The US government has charged two Yemeni nationals for allegedly conspiring to murder Americans abroad, and providing material support to al-Qaeda, according to a complaint and arrest warrant.

Saddiq al-Abbadi and Ali Alvi were arrested in Saudi Arabia and extradited to the US, the US Justice Department said on on Tuesday.

Alvi, 30, appeared in a federal court in Brooklyn on Sunday while Abbadi, 36, was scheduled to be arraigned on Tuesday afternoon, the department said.

The two Yemenis engaged in attacks against US forces in Afghanistan in the summer of 2008, and had travelled in March of that year to Pakistan to train and fight with al-Qaeda, prosecutors said in the complaint.

The pair also helped an American citizen join al-Qaeda, according to the complaint.

If convicted, both suspects could face life in prison, Al Jazeera's Kimberly Halkett reported from Washington DC.
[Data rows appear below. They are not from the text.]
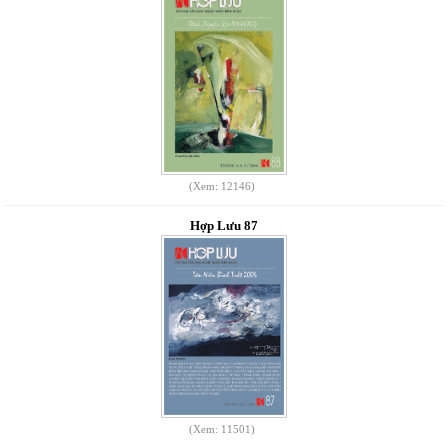
(Xem: 12146)
Hợp Lưu 87
(Xem: 11501)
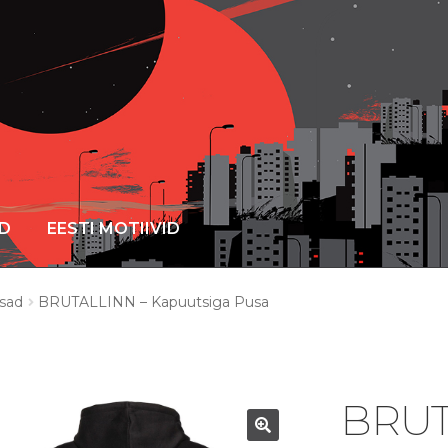
ID
EESTI MOTIIVID
sad
BRUTALLINN – Kapuutsiga Pusa
BRUT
Originally filed under seal in April 2009, the complaint describes a cooperating witness who travelled to Pakistan in 2007 with the intention of "waging violent jihad" against the US, and who was able to join al-Qaeda in Pakistan with the help of Abbadi and Alvi.

Trained in Pakistan

The witness, who previously pleaded guilty to conspiring to murder Americans abroad, providing material support to al-Qaeda, and receiving military-type training from the group, told prosecutors of training in Pakistan's tribal areas in a basic weapons course and advancing to explosives and projectile weapons training, according to the complaint.

The complaint also alleges that a second confidential source who travelled from Saudi Arabia to Iran and then to Pakistan corroborated information about the two Yemeni defendants.

Tuesday's news came as the US also announced that another man, Wesam el-Hanafi, had been sentenced to 15 years in prison in New York for "providing material support to al-Qaeda.

"Wesam el-Hanafi was deeply involved in supporting al-Qaeda both financially and by facilitating surveillance of a New York landmark to bring an attack to our homeland in our city," Preet Bharara, US attorney for the Southern District of New York, said.

"Today’s sentence is a fitting punishment for these crimes and we will continue, with our law enforcement partners, to pursue punishment for those who provide and conspire to provide material support for terrorists."